» **REQUIREMENT**: Give back exactly the lines running from the line with "WWG Waren (Müritz)" to the end of the entries, and only those lines.

» **EXERCISE DATA**:
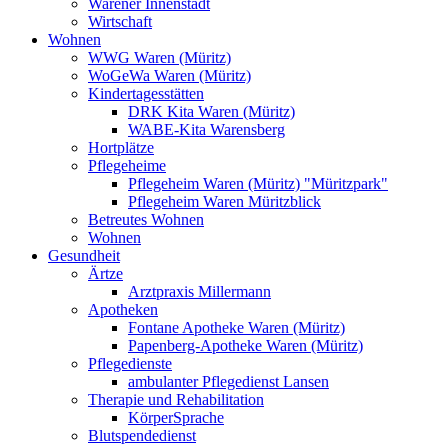
Warener Innenstadt
Wirtschaft
Wohnen
WWG Waren (Müritz)
WoGeWa Waren (Müritz)
Kindertagesstätten
DRK Kita Waren (Müritz)
WABE-Kita Warensberg
Hortplätze
Pflegeheime
Pflegeheim Waren (Müritz) "Müritzpark"
Pflegeheim Waren Müritzblick
Betreutes Wohnen
Wohnen
Gesundheit
Ärtze
Arztpraxis Millermann
Apotheken
Fontane Apotheke Waren (Müritz)
Papenberg-Apotheke Waren (Müritz)
Pflegedienste
ambulanter Pflegedienst Lansen
Therapie und Rehabilitation
KörperSprache
Blutspendedienst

» **EXPECTED OUTPUT**:
WWG Waren (Müritz)
WoGeWa Waren (Müritz)
Kindertagesstätten
DRK Kita Waren (Müritz)
WABE-Kita Warensberg
Hortplätze
Pflegeheime
Pflegeheim Waren (Müritz) "Müritzpark"
Pflegeheim Waren Müritzblick
Betreutes Wohnen
Wohnen
Gesundheit
Ärtze
Arztpraxis Millermann
Apotheken
Fontane Apotheke Waren (Müritz)
Papenberg-Apotheke Waren (Müritz)
Pflegedienste
ambulanter Pflegedienst Lansen
Therapie und Rehabilitation
KörperSprache
Blutspendedienst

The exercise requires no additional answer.